Amargura da alma
Falando diretamente a Deus, Jó pergunta qual é a acusação. As mãos que o derramaram como leite e o revestiram de pele agora o caçam como um leão. Ele pede apenas que o deixem em paz por um momento antes de ir para a terra das trevas.
10 1“Estou cansado da minha própria vida. Darei livre curso à minha queixa; falarei na amargura da minha alma. 2Direi a Deus: Não me condenes; faze-me saber por que contendes comigo. 3Agrada-te oprimir, desprezar a obra das tuas mãos, enquanto sorris para os planos dos ímpios? 4Tens olhos de carne?
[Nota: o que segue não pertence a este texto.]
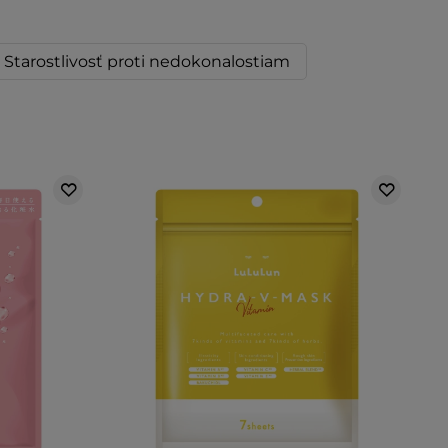
Starostlivosť proti nedokonalostiam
Vês tu como vê o mortal? 5São os teus dias como os dias do mortal, ou os teus anos como os anos de um homem, 6para que investigues a minha culpa e persigas o meu pecado, 7ainda que sabes que não sou culpado, e não há quem me livre da tua mão?
8“As tuas mãos me formaram e me fizeram, em cada parte de mim, e agora te voltas e me destróis. 9Lembra-te de que me modelaste como o barro. Agora me farás voltar ao pó? 10Não me derramaste como leite e me coalhaste como queijo, 11de pele e carne me vestiste, e de ossos e nervos me teceste? 12Vida e amor fiel me concedeste, e o teu cuidado velou pelo meu espírito.
13“Contudo, escondeste isto no teu coração, e sei que este era o teu propósito: 14se eu pecasse, tu me observarias e não me inocentarias da minha culpa. 15Se sou culpado, ai de mim! E, ainda que seja inocente, não posso levantar a cabeça—estou tão cheio de vergonha, encharcado na minha aflição. 16Se levanto a cabeça, tu me caças como a um leão e de novo fazes maravilhas contra mim. 17Trazes novas testemunhas contra mim e derramas sobre mim mais da tua ira; vaga após vaga de aflição me assalta.
18“Então, por que me tiraste do ventre? Quem dera eu tivesse morrido antes que olho algum me visse. 19Teria sido como se nunca houvesse existido, levado do ventre direto para a sepultura. 20Não são poucos os meus dias? Desvia-te de mim, deixa-me em paz, para que eu tenha um momento de alívio, 21antes que eu vá para o lugar de onde não se volta, para a terra da escuridão e da densa treva, 22para a terra da penumbra como a noite mais profunda, de densa treva e desordem, onde até a luz é como as trevas.”